- Your goal: Output the full listing exactly as written, with no pictures in it.

- Dataset records:
____

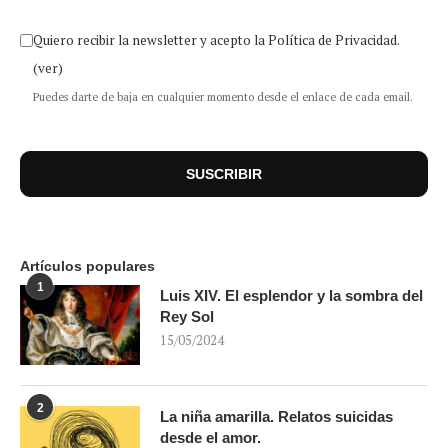
Quiero recibir la newsletter y acepto la Política de Privacidad.
(ver)
Puedes darte de baja en cualquier momento desde el enlace de cada email.
Artículos populares
1
Luis XIV. El esplendor y la sombra del
Rey Sol
15/05/2024
2
La niña amarilla. Relatos suicidas
desde el amor.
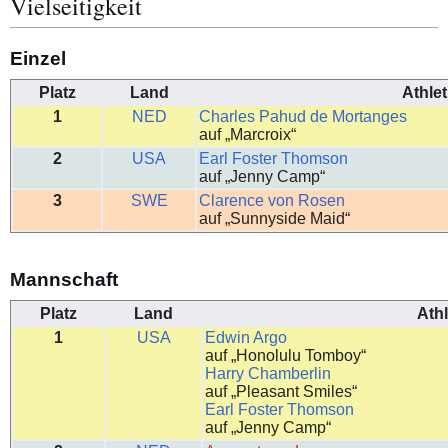
Vielseitigkeit
Einzel
Platz
Land
Athlet
1
NED
Charles Pahud de Mortanges
auf „Marcroix“
2
USA
Earl Foster Thomson
auf „Jenny Camp“
3
SWE
Clarence von Rosen
auf „Sunnyside Maid“
Mannschaft
Platz
Land
Athl
1
USA
Edwin Argo
auf „Honolulu Tomboy“
Harry Chamberlin
auf „Pleasant Smiles“
Earl Foster Thomson
auf „Jenny Camp“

____

- Expected answer:
Quiero recibir la newsletter y acepto la Política de Privacidad.
(ver)
Puedes darte de baja en cualquier momento desde el enlace de cada email.
Artículos populares
1
Luis XIV. El esplendor y la sombra del
Rey Sol
15/05/2024
2
La niña amarilla. Relatos suicidas
desde el amor.
Vielseitigkeit
Einzel
Platz
Land
Athlet
1
NED
Charles Pahud de Mortanges
auf „Marcroix“
2
USA
Earl Foster Thomson
auf „Jenny Camp“
3
SWE
Clarence von Rosen
auf „Sunnyside Maid“
Mannschaft
Platz
Land
Athl
1
USA
Edwin Argo
auf „Honolulu Tomboy“
Harry Chamberlin
auf „Pleasant Smiles“
Earl Foster Thomson
auf „Jenny Camp“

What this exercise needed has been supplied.